Just a quarter of the over 5 million tech jobs last year were held by women, but the percentage of women of color – particularly black and Hispanic workers – in the industry stands at single digits.
Research shows girls can excel in STEM subjects when they feel confident in their math and science skills. And African American girls actually begin showing an inclination toward these fields even earlier than their peers. According to Tulshyan:
The opportunity cost is huge – black girls reported being more interested in STEM subjects and careers than their white counterparts. More than double the number of African American girls surveyed by CompTIA said computer science was their favorite school subject (42% vs. 20% white respondents.) Half of the black respondents said math was their favorite school subject, compared with 34% of white girls. More importantly, 23% of black girls had considered a career in IT, compared with 19% of white girls. And of those who had considered it, 67% of African American girls vs. 40% of Caucasian girls responded that they were attracted to this career path because they understood how to use different technology.
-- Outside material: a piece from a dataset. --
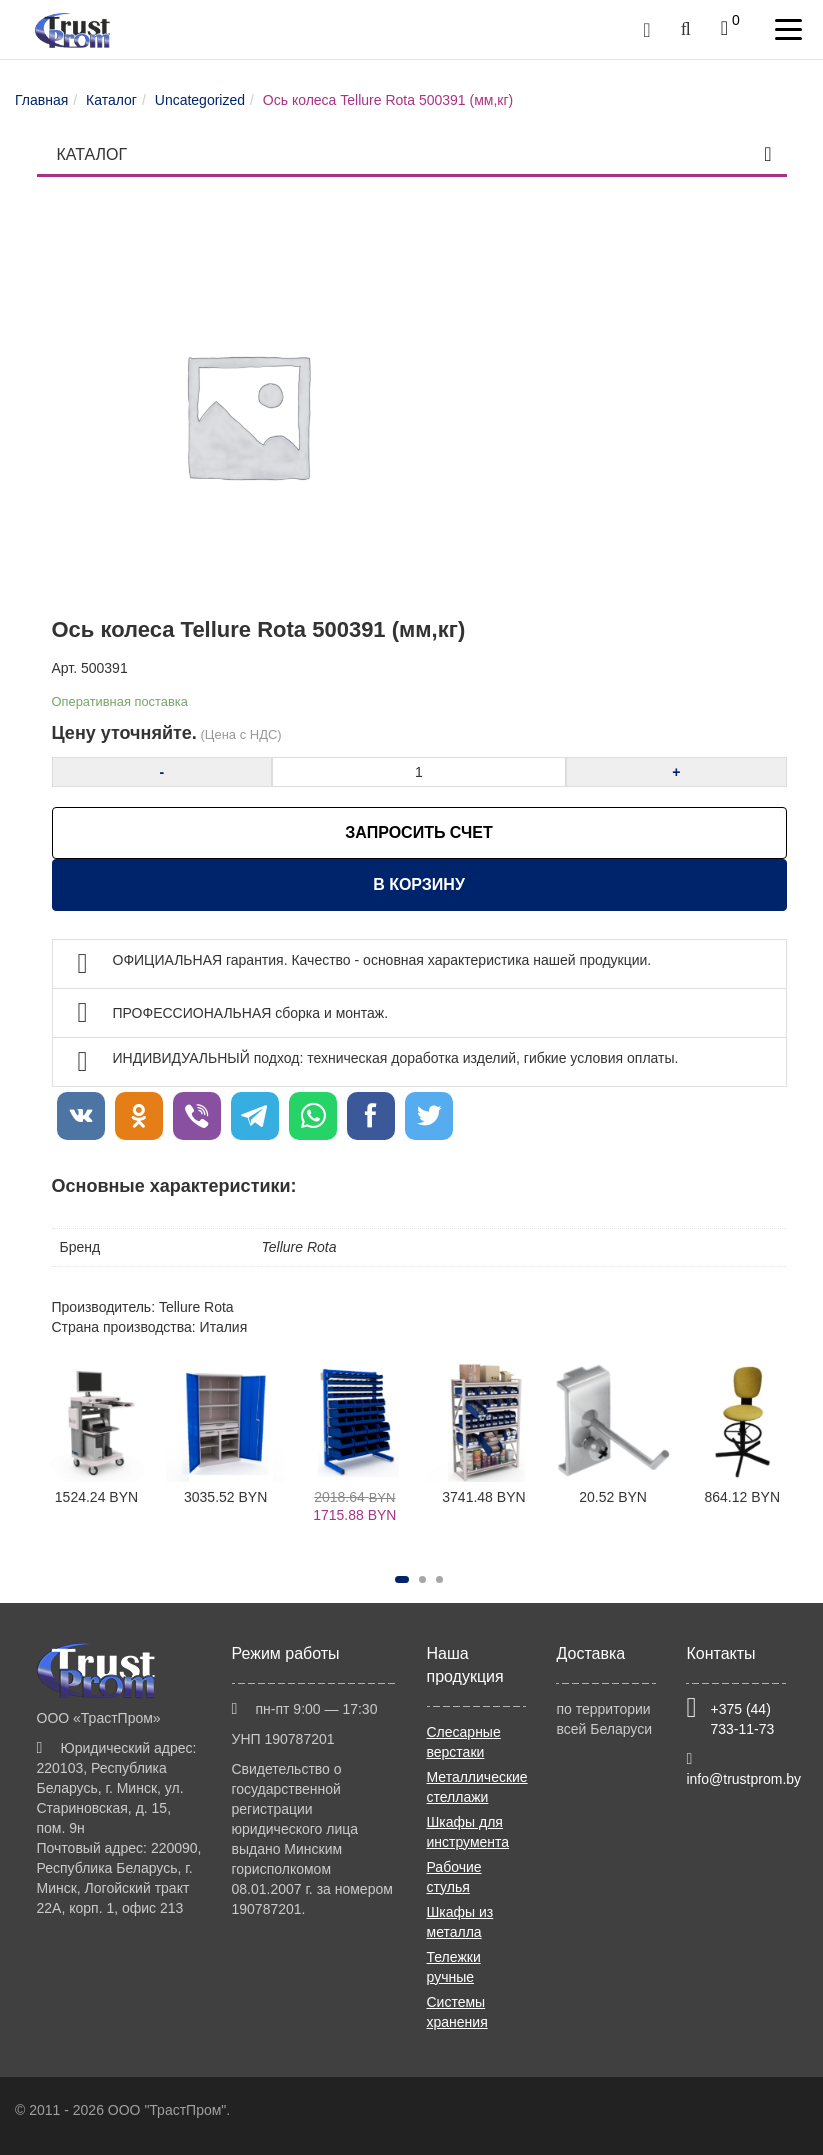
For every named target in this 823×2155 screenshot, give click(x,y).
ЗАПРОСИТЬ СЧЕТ (418, 832)
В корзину (419, 884)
In order to change the current trend, STEM employers need to do more to actively recruit women of color. That's according to a new study by nonprofit organization, CompTIA. Todd Thibodeaux is president of the nonprofit. He told Forbes:
Employers need to look beyond traditional job boards and want ads to find a broader pool. Then, there’s retention; a sustained commitment to ensure employees of color receive support and training in the first six months of a hire. Ticking off a diversity box only to have women of color leave soon after – and share negative experiences – would be counterproductive.
There also have to be changes to workplace culture. In addition to poor recruiting practices, black women have reported facing barriers to advancement in STEM careers, like discrimination and exclusion. Marietta Davis is a sales executive with an extensive technology industry career. She wrote for The Huffington Post:
The presence of women in STEM presents unique internal challenges. Women in these fields are faced with the issues of salary disparity, under representation, gender stereotyping, a sense that their ideas are not taken seriously, being overlooked for promotions, inadequate mentors and exclusion from informal networks. Women of color face additional challenges because of their race, gender, and cultural differences as well as questioning of technical capability and competence. Acceptance into organizational networks is important to long-term advancement. Being part of a network increases information and knowledge, resulting in an increase in the chances of advancement in the STEM disciplines. African American women are often excluded from networks and isolated in the work environment.
Diversity in the STEM workforce has remained almost unchanged over the past 15 years. And that has economic consequences given the higher than average salary that STEM careers provide. Getting more women and minorities in STEM fields could have a strong effect on persistent race and gender wage gaps.
Diversity of thought, perspective, and experience is essential for excellence in research and innovation in science and engineering.
And that excellence is something that ultimately benefits all of us.